Problem: Execution, even encrypted is observable. Even when blocks of program information can be encrypted or authenticated, someone observing the data traffic in a communication medium, for example, a common bar or network, can learn about the function and design of the program information. The more information a pirate can acquire about the program's information, the more ways he will have to alter the execution of the program. An internal storage circuit such as a temporary storage memory may obfuscate some of the function and design by referencing the data that is either decrypted only, decrypted and authenticated or simply authenticated from the internal storage circuit, instead of having to take externally the information of the program. However, a problem arises because the original communication sequence can be observed, the one that loads the program information into the temporary storage memory for the first time. A system without a temporary storage memory is even easier to analyze due to the recursive code, for example, cycles, can be seen in the external interface. It would look easily P16-.5 / 98MX the same program information, encrypted, encrypted and authenticated, or simply authenticated, which is communicated again and again. A temporary storage memory will hide this operation when making internal communication to the temporary storage memory and not visible to the communication means. However, a more astute pirate might notice that external communication is not occurring and thus conclude that some kind of internal operation is taking place. In principle, it is not desirable to have a pirate learn something about the algorithm being executed. This includes the complete structure such as the association of the sequence of information from byte to block, from block to chain, or from string to program, the sequence of processing such as whenever the particular information of the program is executed at the start, and the organization of the program information such as the organization of the data table. Therefore, it would be desirable to have techniques to obfuscate the execution of encrypted, authenticated chains, or any chain of program information. It would be desirable to communicate the program information in a manner that is outside the sequence of the true sequence of execution by the secure circuit. The sequence may be obfuscated within a sequence of program, block or string information.

P1635 / 98MX That is, it would be desirable to obfuscate the sequencing of the bytes that make up a block, the blocks that make up a string, and the strings that constitute a sequence of program information. The permutation of the sequences can be set and still be different on a byte-by-byte basis, block by block, chain by chain, or program information sequence. It would be desirable to extend the obfuscation of the sequence to be of greater depth, that is, greater than a block, for example, more than two blocks or for that matter a complete chain. The same would be desirable for all different fields.

Problem: You can discover the permutation algorithm of the sequence. You can discover any sequence permutation algorithm implemented in the physical equipment, by a pirate who tests the VLSI or another analysis. The permutation function can be coded and dependent both on the address and on the unit. However, this does not prevent a particular pirate from discovering what the key and dependencies are. Therefore, it would also be desirable to make the way to make the analysis and the disordered handling of the sequence permutation more difficult.
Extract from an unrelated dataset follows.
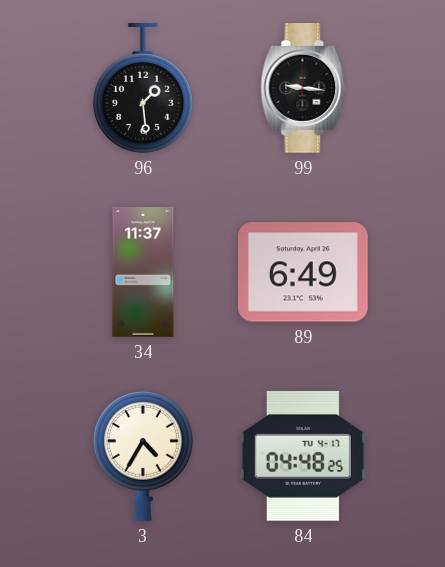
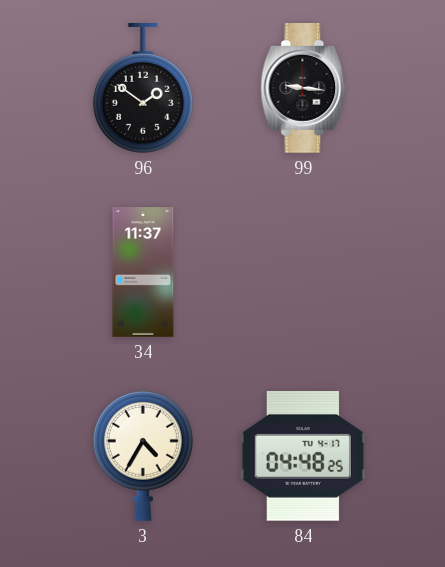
96: 1:29 -> 1:51
89: 6:49 -> none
P1635 / 98 X Problem: Underlying sequence does not change - address location always the same. Even with the sequence permutation, a pirate can observe every communication between the storage device and know which bytes correspond to which blocks, and which blocks correspond to which chains. That is, a particular address location in the storage device is associated with a particular byte, block or string sequence. The address location will always contain the same information. The pirate can not know what exact positional information is due to the obfuscation of the sequence, but he knows that his association with the other bytes, blocks or chains is fixed. The pirate does not need to know what the value of the program information is, stored in a particular location. The pirate can try a value in that storage location. The pirate can do this systematically by going through all the values even when the storage location is accessed at varying times due to the sequence permutation techniques. Therefore, it would be desirable to make a scheme to dynamically change the address location on the storage device where the data representing a byte, block, or string sequence, P1635 / 98MX, are located or located on the storage device to prevent someone from systematically testing the code.
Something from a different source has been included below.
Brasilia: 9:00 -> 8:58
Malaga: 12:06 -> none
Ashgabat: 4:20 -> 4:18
Problem: Each communication is relevant. A pirate can observe each communication of the program information between the storage device and know what is being encrypted, authenticated, permuted sequence or all of the above. For additional obfuscation, it would be desirable to communicate "false" or not necessarily necessary information with the information of the communicated program.
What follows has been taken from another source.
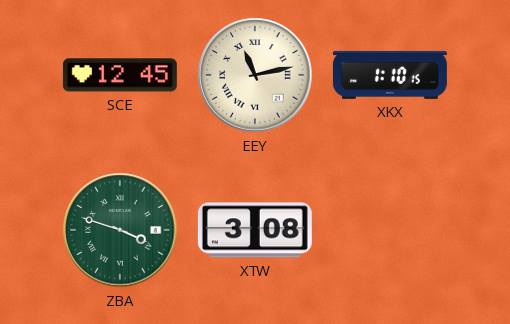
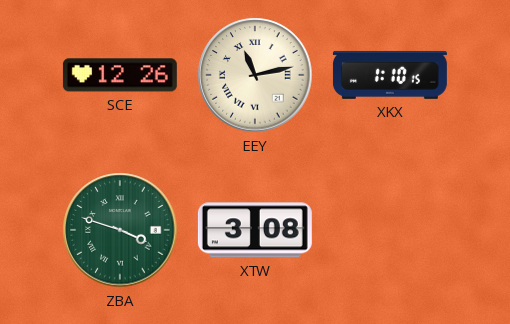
SCE: 12:45 -> 12:26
Problem: Writing and bidirectional reading required. The storage device may be read only, but there may be many reasons why the storage device must also be writable. Different applications of private property, cryptographic and not yet cryptographic, have variable requirements for data storage. Modern cryptographic applications often employ public-key cryptography, which generally requires keys larger than secret-key cryptography. The coding transmitter or decoding receiver can perform some kind of P1635 / 98MX cryptographic application that can be interconnected in an open network such as the Internet, which may require the storage of a number of several public keys, for example, from a root authority, or certified authority. Also, with pay-TV decoders, public keys for the access control system and / or decoder manufacturer attend. Over time, many public keys may need to be stored as a result of the interaction on the network. Some of these keys are meant to be active for a long time, and for example, if the public keys can be 2048, 4096 bits, or larger. Accordingly, a large capacity storage device, for example, large amount of read / write storage may be required to store the keys and other related information to effect a viable cryptographic application. The same can be said for many privately owned applications. The tendency is to process more and more data. It is desirable to have greater flexibility with the type and amount of storage for writing and later retrieval of the program information as it exists for the read-only program information. Therefore, it would be desirable to have a secure bidirectional communication between a P1635 / 98MX external storage and a secure circuit, where it has the flexibility to adjust to the growing requirements for the additional storage of the program information without requiring a change of the safe circuit design. Also, the security of the total implementation can not be diminished.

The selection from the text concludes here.